If you're just catching up to it, here are the latest developments in the Greek economic crisis -- and what you need to know. Last updated: August 14, 4:30 p.m. ET (9:30 p.m. GMT).

1) European finance officials on Friday approved a plan for a third international bailout, hours after Greece's parliament voted to accept its terms. The deal is worth roughly 85 billion euros ($95 billion) and must now win approval by some European parliaments. Greece must pay 3.2 billion euros ($3.5 billion) to the European Central Bank by August 20.


2) But there won't be a quick fix for Greece's Depression-like conditions. The European Commission has forecast that Greece's economy could shrink by another 4% this year. Greeks are currently suffering with an unemployment rate above 25% and the highest poverty rate in the European Union.

3) Eurozone nations, along with the ECB and the International Monetary Fund, have already loaned Greece roughly 233 billion euros in rescue financing since 2010.

4) The IMF won't take part in the new bailout unless it includes debt relief for Greece. A senior IMF official said this could take the form of longer grace periods, longer payment schedules and lower interest rates -- the fund was not insisting on outright cancellation of debt.

5) Greece urgently needed cash to stay afloat and pay its bills. Europe handed over a bridge loan of about seven billion euros ($7.8 billion) on July 20. Most of that was spent immediately on debt repayments to the IMF and the ECB.

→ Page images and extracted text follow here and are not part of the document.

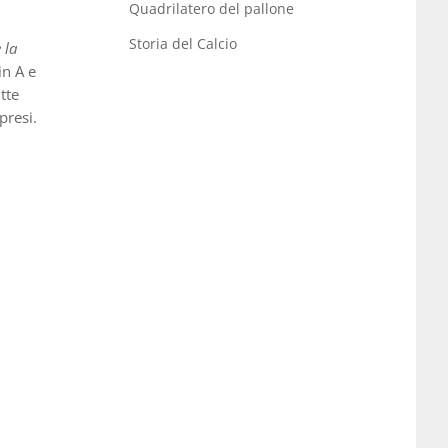
Quadrilatero del pallone
Storia del Calcio
 la
in A e
tte
presi.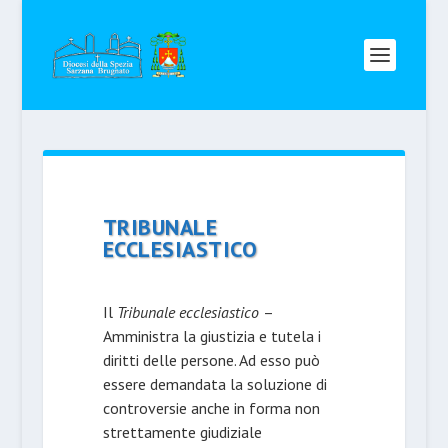
TRIBUNALE
ECCLESIASTICO
Il
Tribunale ecclesiastico
–
Amministra la giustizia e tutela i
diritti delle persone. Ad esso può
essere demandata la soluzione di
controversie anche in forma non
strettamente giudiziale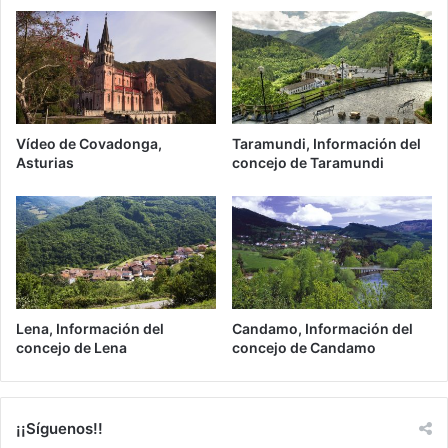
Vídeo de Covadonga,
Taramundi, Información del
Asturias
concejo de Taramundi
Lena, Información del
Candamo, Información del
concejo de Lena
concejo de Candamo
¡¡Síguenos!!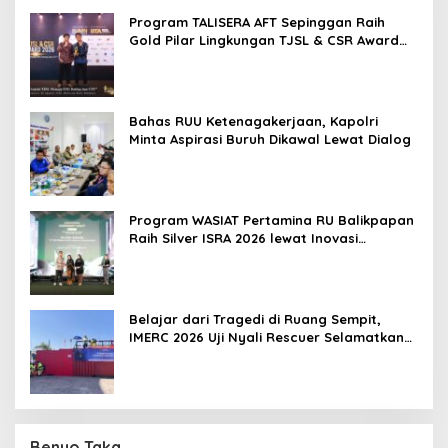
Program TALISERA AFT Sepinggan Raih
Gold Pilar Lingkungan TJSL & CSR Award
2026
Bahas RUU Ketenagakerjaan, Kapolri
Minta Aspirasi Buruh Dikawal Lewat Dialog
Program WASIAT Pertamina RU Balikpapan
Raih Silver ISRA 2026 lewat Inovasi
Kesehatan Berbasis Warga
Belajar dari Tragedi di Ruang Sempit,
IMERC 2026 Uji Nyali Rescuer Selamatkan
Korban
Benuo Taka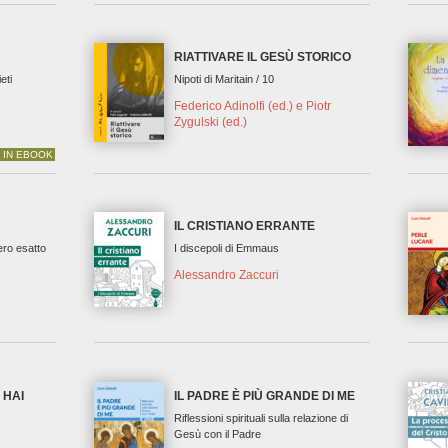
RIATTIVARE IL GESÙ STORICO
eti
Nipoti di Maritain / 10
Federico Adinolfi (ed.) e Piotr
Zygulski (ed.)
 IN EBOOK
IL CRISTIANO ERRANTE
ro esatto
I discepoli di Emmaus
Alessandro Zaccuri
 HAI
IL PADRE È PIÙ GRANDE DI ME
Riflessioni spirituali sulla relazione di
Gesù con il Padre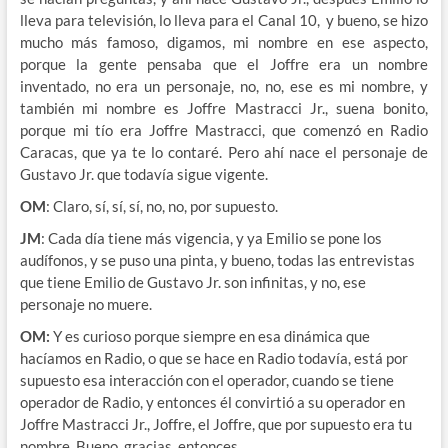
lleva para televisión, lo lleva para el Canal 10, y bueno, se hizo
mucho más famoso, digamos, mi nombre en ese aspecto,
porque la gente pensaba que el Joffre era un nombre
inventado, no era un personaje, no, no, ese es mi nombre, y
también mi nombre es Joffre Mastracci Jr., suena bonito,
porque mi tío era Joffre Mastracci, que comenzó en Radio
Caracas, que ya te lo contaré. Pero ahí nace el personaje de
Gustavo Jr. que todavía sigue vigente.
OM
: Claro, sí, sí, sí, no, no, por supuesto.
JM
: Cada día tiene más vigencia, y ya Emilio se pone los
audífonos, y se puso una pinta, y bueno, todas las entrevistas
que tiene Emilio de Gustavo Jr. son infinitas, y no, ese
personaje no muere.
OM:
Y es curioso porque siempre en esa dinámica que
hacíamos en Radio, o que se hace en Radio todavía, está por
supuesto esa interacción con el operador, cuando se tiene
operador de Radio, y entonces él convirtió a su operador en
Joffre Mastracci Jr., Joffre, el Joffre, que por supuesto era tu
nombre. Bueno, gracias, entonces.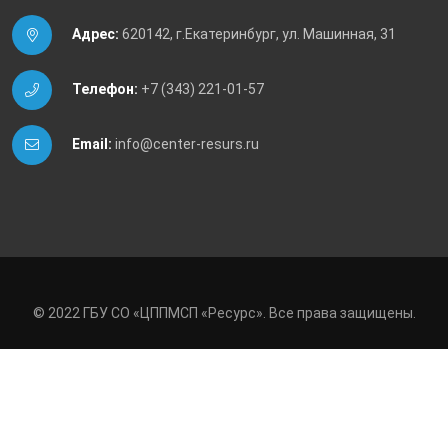
Адрес:
620142, г.Екатеринбург, ул. Машинная, 31
Телефон:
+7 (343) 221-01-57
Email:
info@center-resurs.ru
© 2022 ГБУ СО «ЦППМСП «Ресурс». Все права защищены.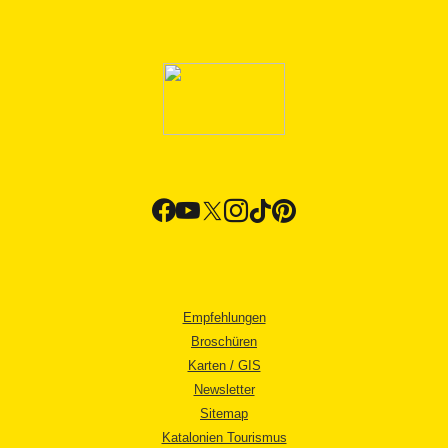
Empfehlungen
Broschüren
Karten / GIS
Newsletter
Sitemap
Katalonien Tourismus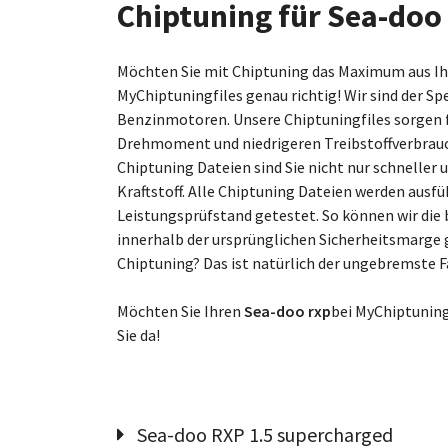
Chiptuning für Sea-doo
Möchten Sie mit Chiptuning das Maximum aus 
MyChiptuningfiles genau richtig! Wir sind der Sp
Benzinmotoren. Unsere Chiptuningfiles sorgen 
Drehmoment und niedrigeren Treibstoffverbrau
Chiptuning Dateien sind Sie nicht nur schneller
Kraftstoff. Alle Chiptuning Dateien werden ausf
Leistungsprüfstand getestet. So können wir die 
innerhalb der ursprünglichen Sicherheitsmarge g
Chiptuning? Das ist natürlich der ungebremste 
Möchten Sie Ihren
Sea-doo rxp
bei MyChiptuning
Sie da!
Sea-doo RXP 1.5 supercharged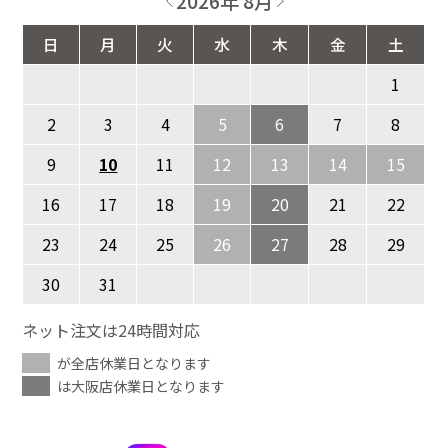
2026年 8月
日
月
火
水
木
金
土
1
2
3
4
5
6
7
8
9
10
11
12
13
14
15
16
17
18
19
20
21
22
23
24
25
26
27
28
29
30
31
ネット注文は24時間対応
が全店休業日となります
は大阪店休業日となります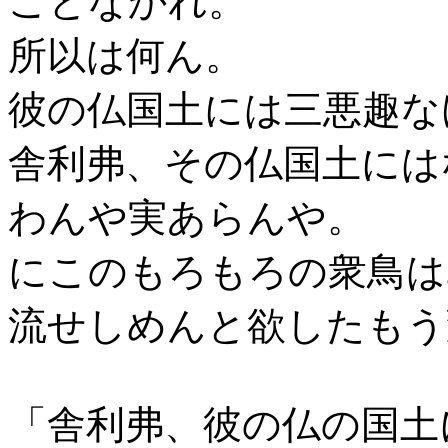
ことなかれ。
所以は何ん。
彼の仏国土には三悪趣な
舎利弗、その仏国土には
わんや実あらんや。
にこのもろもろの衆鳥は
流せしめんと欲したもう
「舎利弗、彼の仏の国土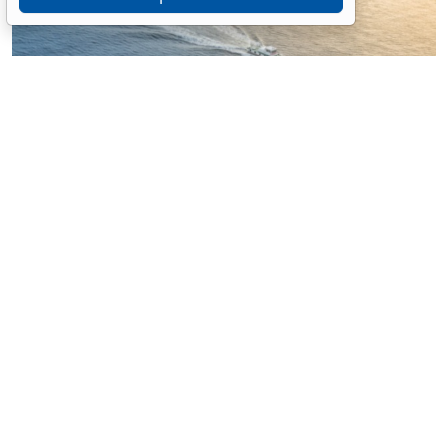
© nonchanon / Фотобанк 123RF.com
Российские организации, уполномоченные на
классификацию и освидетельствование судов, будут
издавать правила и выдавать удостоверения об
определении вместимости судна упрощенным
способом, удостоверение о соответствии тары для
перевозки груза морем, включая контейнеры,
требованиям международных договоров. Уточнен
перечень судовых документов (
Федеральный закон
от 4 августа 2026 г. № 302-ФЗ
).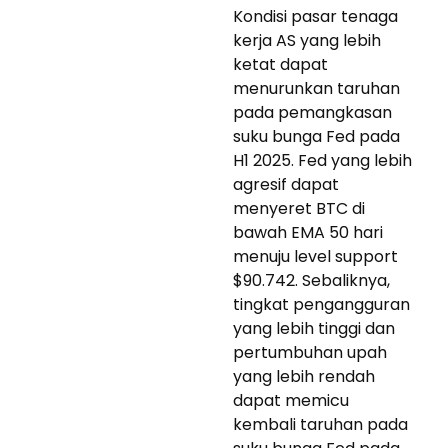
Kondisi pasar tenaga
kerja AS yang lebih
ketat dapat
menurunkan taruhan
pada pemangkasan
suku bunga Fed pada
H1 2025. Fed yang lebih
agresif dapat
menyeret BTC di
bawah EMA 50 hari
menuju level support
$90.742. Sebaliknya,
tingkat pengangguran
yang lebih tinggi dan
pertumbuhan upah
yang lebih rendah
dapat memicu
kembali taruhan pada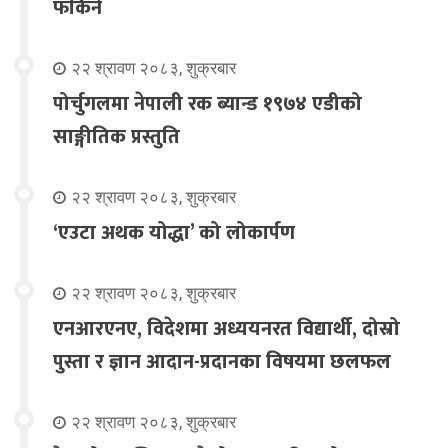
फर्किने
२२ श्रावण २०८३, शुक्रबार
पोर्चुगलमा नेपाली रक ब्यान्ड १९७४ एडीको
साङ्गीतिक प्रस्तुति
२२ श्रावण २०८३, शुक्रबार
‘एउटा अथक योद्धा’ को लोकार्पण
२२ श्रावण २०८३, शुक्रबार
एनआरएनए, विदेशमा अध्ययनरत विद्यार्थी, दोस्रो
पुस्ता र ज्ञान आदान-प्रदानका विषयमा छलफल
२२ श्रावण २०८३, शुक्रबार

6) The country's banks and stock exchange were forced to close for a number of weeks to prevent a complete financial meltdown.

The banks reopened on July 20, although caps on cash withdrawals remain.

The banks are being kept afloat by emergency cash from Europe's central bank, but urgently need a longer term solution. A large chunk of money from the newest bailout will be used to prop up the banks.

When the Athens stock exchange reopened in early August, shares in Greek banks immediately suffered heavy losses.

7) Greece's parliament voted through economic and tax reforms in July in order to secure this third bailout. It needs to cut spending and bring in more revenue. It will also need to sell some government assets.

8) Greece's left-wing government campaigned for months against these reforms. Prime Minister Alexis Tsipras has said he does not "believe in" the policies, but he would implement them to secure the bailout and keep Greece in the euro.